UCLA team removes suspicious polyp with new alternative that keeps colon intact

Robert Greenwald was told after a routine colonoscopy that he had a suspicious polyp that was a little bigger than a quarter in a hard-to-reach place that was going to require major surgery to remove – even though it wasn’t certain if the polyp was cancerous or not.

Greenwald, age 58, who has no history of colon cancer in his family, thought that removing a section of his colon containing the polyp sounded drastic. Especially since only 15 percent of all polyps turn out to be malignant, according to UCLA experts.

He looked for an alternative and found that a UCLA team of surgeons and gastroenterologists have been performing a new minimally-invasive procedure to remove large polyps in hard-to-reach places while keeping the colon intact.

The procedure, called CELS, combines two minimally invasive techniques – endoscopy and laparoscopic surgery. Currently, it has only been performed at a handful of medical centers in the United States.

“With the advent of new technology, we have the ability to develop new techniques like CELS to help address more individual needs of patients, ” said Anne Lin, MD, assistant professor-in-residence of general surgery at the David Geffen School of Medicine at UCLA. “The approach may prove to be a viable option for patients like Mr. Greenwald.”

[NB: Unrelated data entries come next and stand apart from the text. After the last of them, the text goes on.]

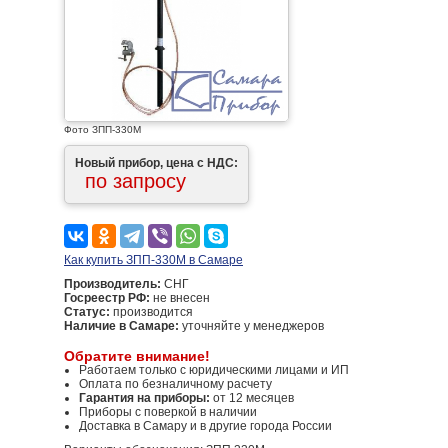
Фото ЗПП-330М
Новый прибор, цена с НДС:
по запросу
Как купить ЗПП-330М в Самаре
Производитель:
СНГ
Госреестр РФ:
не внесен
Статус:
производится
Наличие в Самаре:
уточняйте у менеджеров
Обратите внимание!
Работаем только с юридическими лицами и ИП
Оплата по безналичному расчету
Гарантия на приборы:
от 12 месяцев
Приборы с поверкой в наличии
Доставка в Самару и в другие города России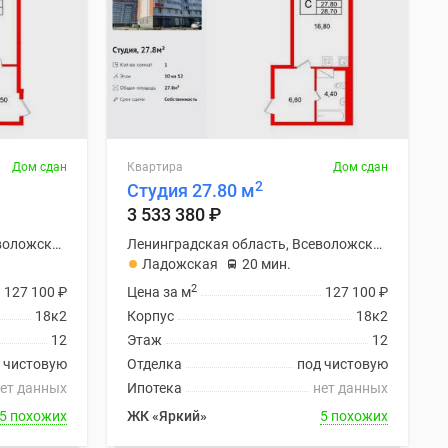
Дом сдан
Квартира
Дом сдан
2
Студия 27.80 м
3 533 380
₽
Ленинградская область, Всеволожский район
Ленинградская область, Всеволожский район
Ладожская
20 мин.
2
127 100
₽
Цена за м
127 100
₽
18к2
Корпус
18к2
12
Этаж
12
 чистовую
Отделка
под чистовую
ет данных
Ипотека
нет данных
5 похожих
ЖК «Яркий»
5 похожих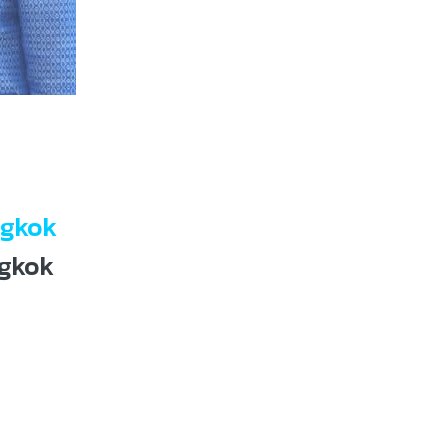
ngkok
ngkok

The new technique starts out like a colonoscopy, with a gastroenterologist advancing an endoscope inside the colon. The endoscope, a device with a small video camera and a light attached, lets doctors look inside the body cavity. Once a polyp is in sight and the gastroenterologist is ready to remove it, the surgeon uses minimally invasive surgical tools, inserted through two to four tiny incisions in the abdomen, to carefully maneuver and manipulate the colon, allowing the gastroenterologist better access to the polyp.

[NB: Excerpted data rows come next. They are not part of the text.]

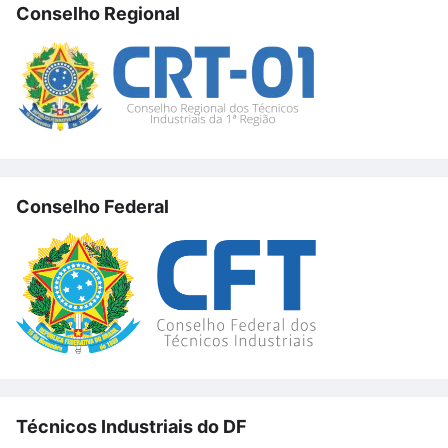
Conselho Regional
Conselho Federal
Técnicos Industriais do DF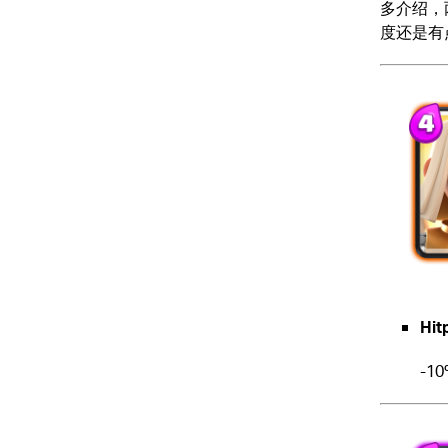
多介绍，
度还是有
Hit
-1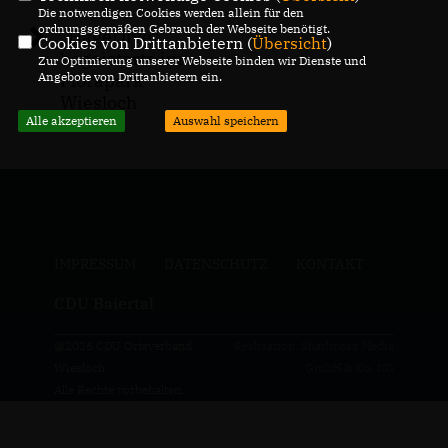
Die notwendigen Cookies werden allein für den
ordnungsgemäßen Gebrauch der Webseite benötigt.
Hagel live“
Cookies von Drittanbietern (
Übersicht
)
begeisterte im
Zur Optimierung unserer Webseite binden wir Dienste und
Angebote von Drittanbietern ein.
Florapark
Wiesloch
Alle akzeptieren
Auswahl speichern
IMPRESSUM
DATENSCHUTZ
KONTAKT
CDU Baiertal
@2026 CDU Ortsverband
Realisation: Sharkness Media
Wiesloch
GmbH & Co. KG
Alle Rechte vorbehalten.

Greenwald’s two centimeter-sized polyp was in a tricky location, in the juncture of the small and large intestine. The surgical team gently maneuvered Greenwald’s colon to allow UCLA gastroenterologist Kevin Ghassemi, MD, better access to remove it.

Once the polyp was removed, it was immediately taken to the lab for analysis to determine if it was benign or cancerous, while the team and patient waited in the operating room. The analysis takes about 30 minutes. If the polyp turns out to be cancerous, the team proceeds with standard surgery to remove the affected portion of the colon.

Much to Greenwald’s relief, his polyp turned out to be benign. The two-hour procedure went smoothly and he was discharged later that day.

“I couldn’t believe how easy it was,” said Greenwald. “I feel like it was quick and efficient. I had the procedure in the morning and was out by the afternoon with no discomfort,” said Greenwald, a software quality engineer who is married with two sons. He even walked around the UCLA campus the next day and was back playing tennis the following week.

“The CELS procedure demonstrates an important collaboration between the gastroenterology and surgery departments that can help us offer more minimally invasive options to patients,” said Ghassemi, an assistant professor in the division of digestive diseases at the UCLA Health System and the Geffen School of Medicine.

As for Greenwald, he hasn’t missed a beat. He is now a strong proponent of the importance of receiving a routine colonoscopy. He has even encouraged other family members to have the preventive procedure.

Colorectal cancer is the third most common cancer and second leading cause of cancer-related death.

Physicians note that patients who successfully undergo the CELS procedure still require follow-up endoscopic evaluation and that surgery is still the standard treatment for cancer or cancerous polyps — or if the polyp cannot be removed endoscopically even with the CELS technique.